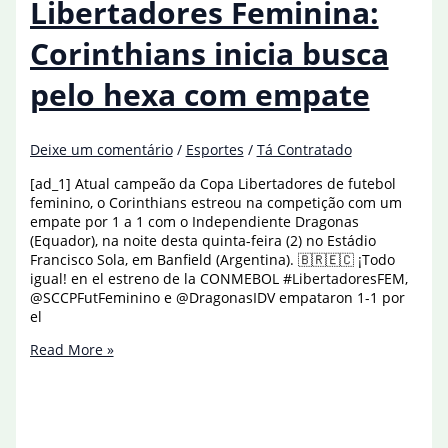
Libertadores Feminina:
Brasileirão
após
Corinthians inicia busca
sete
rodadas
pelo hexa com empate
Deixe um comentário
/
Esportes
/
Tá Contratado
[ad_1] Atual campeão da Copa Libertadores de futebol
feminino, o Corinthians estreou na competição com um
empate por 1 a 1 com o Independiente Dragonas
(Equador), na noite desta quinta-feira (2) no Estádio
Francisco Sola, em Banfield (Argentina). 🇧🇷🇪🇨 ¡Todo
igual! en el estreno de la CONMEBOL #LibertadoresFEM,
@SCCPFutFeminino e @DragonasIDV empataron 1-1 por
el
Libertadores
Read More »
Feminina:
Corinthians
inicia
busca
pelo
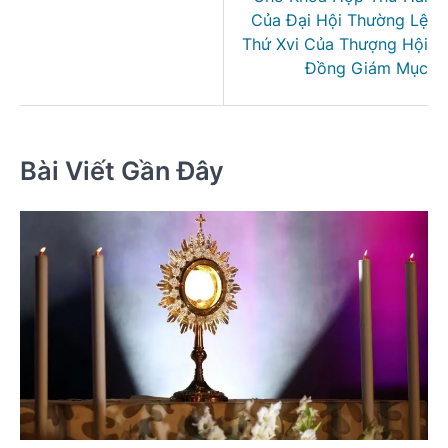
Của Đại Hội Thường Lệ
Thứ Xvi Của Thượng Hội
Đồng Giám Mục
Bài Viết Gần Đây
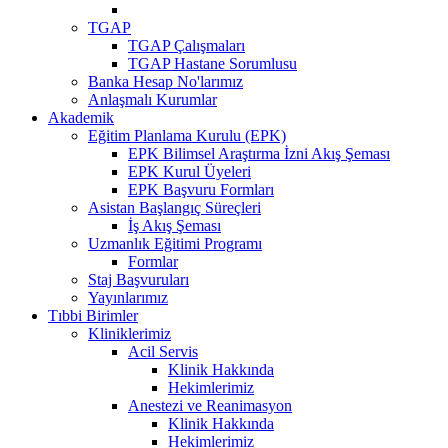
TGAP
TGAP Çalışmaları
TGAP Hastane Sorumlusu
Banka Hesap No'larımız
Anlaşmalı Kurumlar
Akademik
Eğitim Planlama Kurulu (EPK)
EPK Bilimsel Araştırma İzni Akış Şeması
EPK Kurul Üyeleri
EPK Başvuru Formları
Asistan Başlangıç Süreçleri
İş Akış Şeması
Uzmanlık Eğitimi Programı
Formlar
Staj Başvuruları
Yayınlarımız
Tıbbi Birimler
Kliniklerimiz
Acil Servis
Klinik Hakkında
Hekimlerimiz
Anestezi ve Reanimasyon
Klinik Hakkında
Hekimlerimiz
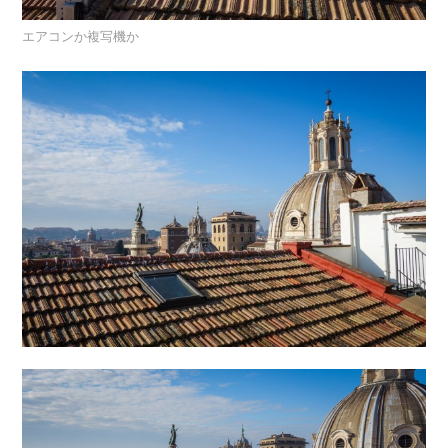
エアコンか複写機か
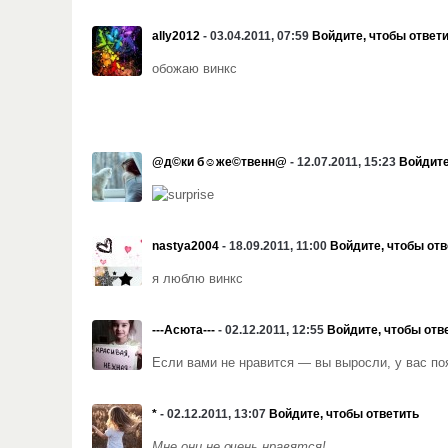
ally2012
- 03.04.2011, 07:59
Войдите, чтобы ответ
обожаю винкс
@д©ки б☺же©твенн@
- 12.07.2011, 15:23
Войдите
nastya2004
- 18.09.2011, 11:00
Войдите, чтобы отв
я люблю винкс
---Асюта---
- 02.12.2011, 12:55
Войдите, чтобы отв
Если вами не нравится — вы выросли, у вас поя
*
- 02.12.2011, 13:07
Войдите, чтобы ответить
Мне они не очень нравятся!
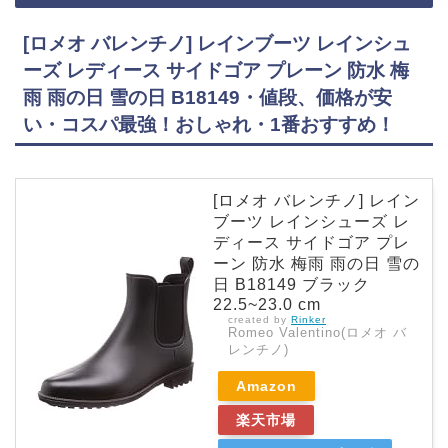
[ロメオ バレンチノ] レインブーツ レインシュ
ーズ レディース サイドゴア プレーン 防水 梅
雨 雨の日 雪の日 B18149・値段、価格が安
い・コスパ最強！おしゃれ・1番おすすめ！
[ロメオ バレンチノ] レイン
ブーツ レインシューズ レ
ディース サイドゴア プレ
ーン 防水 梅雨 雨の日 雪の
日 B18149 ブラック
22.5~23.0 cm
created by
Rinker
Romeo Valentino(ロメオ バ
レンチノ)
Amazon
楽天市場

────

Goal of the exercise >>
The task calls for every line of the data to be returned exactly, without pictures.

Solution below >>
Libertadores Feminina:
Brasileirão
após
Corinthians inicia busca
sete
rodadas
pelo hexa com empate
Deixe um comentário
/
Esportes
/
Tá Contratado
[ad_1] Atual campeão da Copa Libertadores de futebol
feminino, o Corinthians estreou na competição com um
empate por 1 a 1 com o Independiente Dragonas
(Equador), na noite desta quinta-feira (2) no Estádio
Francisco Sola, em Banfield (Argentina). 🇧🇷🇪🇨 ¡Todo
igual! en el estreno de la CONMEBOL #LibertadoresFEM,
@SCCPFutFeminino e @DragonasIDV empataron 1-1 por
el
Libertadores
Read More »
Feminina:
Corinthians
inicia
busca
pelo
Của Đại Hội Thường Lệ
Thứ Xvi Của Thượng Hội
Đồng Giám Mục
Bài Viết Gần Đây
TGAP
TGAP Çalışmaları
TGAP Hastane Sorumlusu
Banka Hesap No'larımız
Anlaşmalı Kurumlar
Akademik
Eğitim Planlama Kurulu (EPK)
EPK Bilimsel Araştırma İzni Akış Şeması
EPK Kurul Üyeleri
EPK Başvuru Formları
Asistan Başlangıç Süreçleri
İş Akış Şeması
Uzmanlık Eğitimi Programı
Formlar
Staj Başvuruları
Yayınlarımız
Tıbbi Birimler
Kliniklerimiz
Acil Servis
Klinik Hakkında
Hekimlerimiz
Anestezi ve Reanimasyon
Klinik Hakkında
Hekimlerimiz
エアコンか複写機か
ally2012
- 03.04.2011, 07:59
Войдите, чтобы ответ
обожаю винкс
@д©ки б☺же©твенн@
- 12.07.2011, 15:23
Войдите
nastya2004
- 18.09.2011, 11:00
Войдите, чтобы отв
я люблю винкс
---Асюта---
- 02.12.2011, 12:55
Войдите, чтобы отв
Если вами не нравится — вы выросли, у вас поя
*
- 02.12.2011, 13:07
Войдите, чтобы ответить
Мне они не очень нравятся!
[ロメオ バレンチノ] レインブーツ レインシュ
ーズ レディース サイドゴア プレーン 防水 梅
雨 雨の日 雪の日 B18149・値段、価格が安
い・コスパ最強！おしゃれ・1番おすすめ！
[ロメオ バレンチノ] レイン
ブーツ レインシューズ レ
ディース サイドゴア プレ
ーン 防水 梅雨 雨の日 雪の
日 B18149 ブラック
22.5~23.0 cm
created by
Rinker
Romeo Valentino(ロメオ バ
レンチノ)
Amazon
楽天市場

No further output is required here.